Filter these entries down to the lines that hold the word "WAIPER", and show each of them.
(Beginning of DATA FOR PROCESSING)
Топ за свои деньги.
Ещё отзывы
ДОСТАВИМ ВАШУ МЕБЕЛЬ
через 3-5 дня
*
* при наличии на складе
(End of DATA FOR PROCESSING)
(Beginning of DATA FOR PROCESSING)
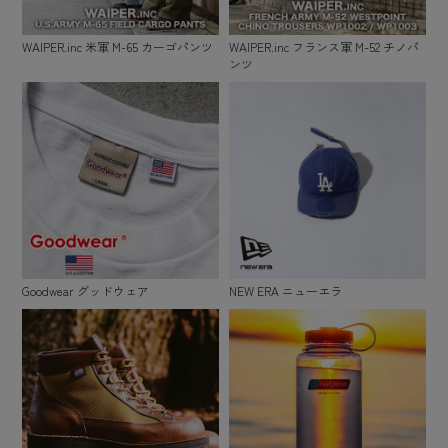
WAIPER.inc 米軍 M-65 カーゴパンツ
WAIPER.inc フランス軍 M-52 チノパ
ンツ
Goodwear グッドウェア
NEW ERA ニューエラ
(End of DATA FOR PROCESSING)
**EXERCISE OUTPUT:**
WAIPER.inc 米軍 M-65 カーゴパンツ
WAIPER.inc フランス軍 M-52 チノパ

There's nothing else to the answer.